25 Nov 2015 | Claudio Di Manao

Entretien avec le recordman d’apnée Andrea Zuccari

"Les débuts, les records et les recherches menées en collaboration avec DAN : « La sécurité doit prévaloir sur la performance »."

Andrea est un recordman et un innovateur doté d’une prédisposition naturelle pour la plongée en apnée. Un jour, il décide de changer de vie en déménageant à Sharm el Sheikh, en Égypte, afin de travailler comme instructeur et guide de plongée. Peu après, il se retrouve parmi les plus grands champions d’apnée de tous les temps et invente une méthode de formation qu’il baptise « équilibrage conscient ».

- Andrea, vous semblez avoir grandi au bord de l’eau. La mer et vous, c’est une longue histoire d’amour ?

Je suis né et j’ai grandi à Rome, en Italie. J’ai passé toutes les vacances d’été avec mes parents à la plage jusqu’à l’âge de 17 ans. Je partais chaque matin avec le zodiac et je ne revenais qu’en fin d’après-midi. Je passais littéralement toute la journée dans l’eau, si bien que je me sentais finalement plus à l’aise dans l’eau qu’en dehors. Mes parents me racontent qu’à l’âge de trois ans je m’immergeais déjà avec un masque.

- Puis vous avez commencé à plonger avec une bouteille... 

Mon instructeur était de la vieille école, et avant d’entamer les cours de plongée à proprement parler, il a passé deux mois à me faire faire de l’apnée dans une piscine. C’est peut-être de ce cours qu’est venue ma passion pour cette discipline. Quelques années plus tard, j’ai décidé de quitter mon travail à Rome et de partir pour l’Égypte en tant qu’instructeur de plongée à temps plein.

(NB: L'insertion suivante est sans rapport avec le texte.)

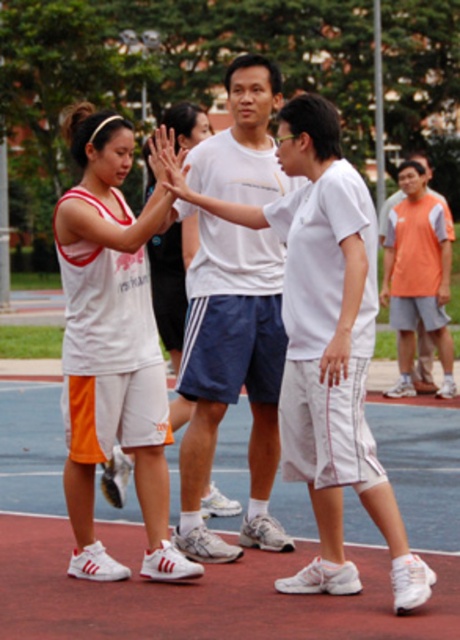 Is white synthetic court at center shorter than white matte t-shirt at center?

Correct, white synthetic court at center is not as tall as white matte t-shirt at center.

Which of these two, white synthetic court at center or white matte t-shirt at center, stands shorter?

Standing shorter between the two is white synthetic court at center.

What do you see at coordinates (218, 564) in the screenshot? This screenshot has height=640, width=460. I see `white synthetic court at center` at bounding box center [218, 564].

You are a GUI agent. You are given a task and a screenshot of the screen. Output one action in this format:
    pyautogui.click(x=<x>, y=<y>)
    Task: Click on the white synthetic court at center
    Image resolution: width=460 pixels, height=640 pixels.
    Given the screenshot: What is the action you would take?
    (x=218, y=564)

Who is positioned more to the left, white synthetic court at center or orange fabric shirt at upper right?

From the viewer's perspective, white synthetic court at center appears more on the left side.

This screenshot has height=640, width=460. Find the location of `white synthetic court at center`. white synthetic court at center is located at coordinates (218, 564).

You are a GUI agent. You are given a task and a screenshot of the screen. Output one action in this format:
    pyautogui.click(x=<x>, y=<y>)
    Task: Click on the white synthetic court at center
    The width and height of the screenshot is (460, 640).
    Given the screenshot: What is the action you would take?
    pyautogui.click(x=218, y=564)

How distant is white matte t-shirt at center from orange fabric shirt at upper right?

white matte t-shirt at center and orange fabric shirt at upper right are 5.47 meters apart from each other.

You are a GUI agent. You are given a task and a screenshot of the screen. Output one action in this format:
    pyautogui.click(x=<x>, y=<y>)
    Task: Click on the white matte t-shirt at center
    
    Given the screenshot: What is the action you would take?
    pyautogui.click(x=231, y=376)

- Puis vous êtes devenu membre DAN.

Exactement. J’ai souscrit une assurance plongée professionnelle auprès de DAN. Ensuite, j’ai participé à plusieurs initiatives de la fondation DAN. En 2014, je me suis prêté à différents examens dans le cadre d’une étude sur la prédisposition à l’œdème pulmonaire (étude ayant obtenu des prix internationaux, lisez l’article à ce sujet dans Alert Diver). J’ai ensuite été invité par le chercheur Danilo Cialoni auprès de DAN à participer à une étude sur le foramen ovale perméable et la plongée libre, dont les tests se sont déroulés à Y-40, la piscine la plus profonde du monde.

- Et à un certain moment vous êtes arrivé (ou plutôt revenu) à l’apnée...

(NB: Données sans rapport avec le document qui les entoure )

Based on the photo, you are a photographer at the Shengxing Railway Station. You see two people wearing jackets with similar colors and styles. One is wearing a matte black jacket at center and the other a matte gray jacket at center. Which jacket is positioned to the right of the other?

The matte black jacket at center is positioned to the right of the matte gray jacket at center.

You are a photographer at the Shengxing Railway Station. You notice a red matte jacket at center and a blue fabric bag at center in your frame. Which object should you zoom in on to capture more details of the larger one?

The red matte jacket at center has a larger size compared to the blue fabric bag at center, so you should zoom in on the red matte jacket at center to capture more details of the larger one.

À Sharm, un ami m’a proposé d’effectuer une plongée en apnée avec lui. Nous avons atteint 30 mètres de profondeur. Le mois suivant, chaque fois que j’avais un jour de libre, je suis retourné à Ras Umm Sid (un récif corallien profond accessible depuis la côte) et dès le quatrième jour de pratique, j’ai atteint 50 mètres. Je me suis dit que le moment était arrivé de suivre un cours. J’atteignais des profondeurs de plus en plus profondes sans aucune connaissance préalable. Aujourd’hui je me rends compte du risque que j’ai pris lors de ces premières apnées !

- Sharm el Sheikh a joué un rôle important dans votre vie... et dans vos records d’apnée ?

Je dirais même que cette ville a joué un rôle essentiel. À Sharm, il y avait une succursale d’Apnea Academy Red Sea, l’organisme de formation fondé par Umberto Pelizzari. J’y ai rencontré Riccardo Mura, mon instructeur, qui est ensuite devenu mon coach. En vivant à Sharm, je pouvais m’entraîner aussi souvent je le souhaitais. Dix mois seulement après m’être inscrit au cours de plongée libre, j’ai participé au championnat du monde et suis arrivé 7e avec une plongée à 51 mètres en poids constant sans palmes.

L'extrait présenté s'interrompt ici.